There's already been a lot of kvetching about this year's rather tepid free agent pitcher class and how many high dollar figures are being thrown about for the likes of Ted Lilly, Gil Meche, Adam Eaton (already signed at $24m/3 years), Vicente Padilla (rumored to be signed at about $11M/year for 3 years).
One of the biggest problems I have with fantasy analysis - and one of the reasons I started this blog - is to take more of a historical look at these types of issues. Too many fantasy web sites only look at what happened five minutes ago.

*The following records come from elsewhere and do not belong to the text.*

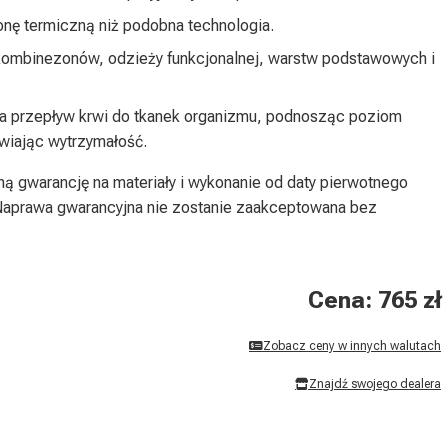
nę termiczną niż podobna technologia.
kombinezonów, odzieży funkcjonalnej, warstw podstawowych i
 przepływ krwi do tkanek organizmu, podnosząc poziom
awiając wytrzymałość.
 gwarancję na materiały i wykonanie od daty pierwotnego
Naprawa gwarancyjna nie zostanie zaakceptowana bez
Cena: 765 zł
Zobacz ceny w innych walutach
Znajdź swojego dealera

So below is a list of starting pitchers who signed multi-year deals in the winter of 2005/2006, listed in order of average dollars per season. Just to simply this exercise a little further, I'm leaving out the options.
Kevin Millwood $60M/5 years
A.J. Burnett $55M/5 years
Jarrod Washburn $37.5M/4 years
Matt Morris $27M/3 years
Kenny Rogers $16M/2 years
Paul Byrd $14.5M/2 years
Esteban Loaiza $14M/2 years
Brett Tomko $8.7M/2 years
Scott Elarton $8M/2 years
And to think I didn't like most of these deals last year.
So let me try to wrap my mind around this.
Ted Lilly, who has only thrown over 160 IP three times, has never cracked 200 IP and has never thrown up an ERA under four since he became a full time SP, is looking for a four year deal at about $10M/year?
Gil Meche, who actually looks worse than Lilly, is looking to get $3o million over 3 years?
Adam Eaton, yet another pitcher who has never posted an ERA under 4, is quite taterific, and has never lived up to his potential, getting $24M?
Last year's list, with the exceptions of Elarton and Tomko, at least featured guys who had some major league success, even if said success was well in the past or on again off again.
I understand the need for innings. You can't simply go in with three major league starters and then hope that your phenom will be ready, or your minor league journeyman will plug the gap for 40-50 IP. But we've reached the point of stupidity. If these guys are really going to command $10 or $11 million per season, I'd almost rather pay $16M or $17M to someone like Zito, who at least has succeeded at some point in his career.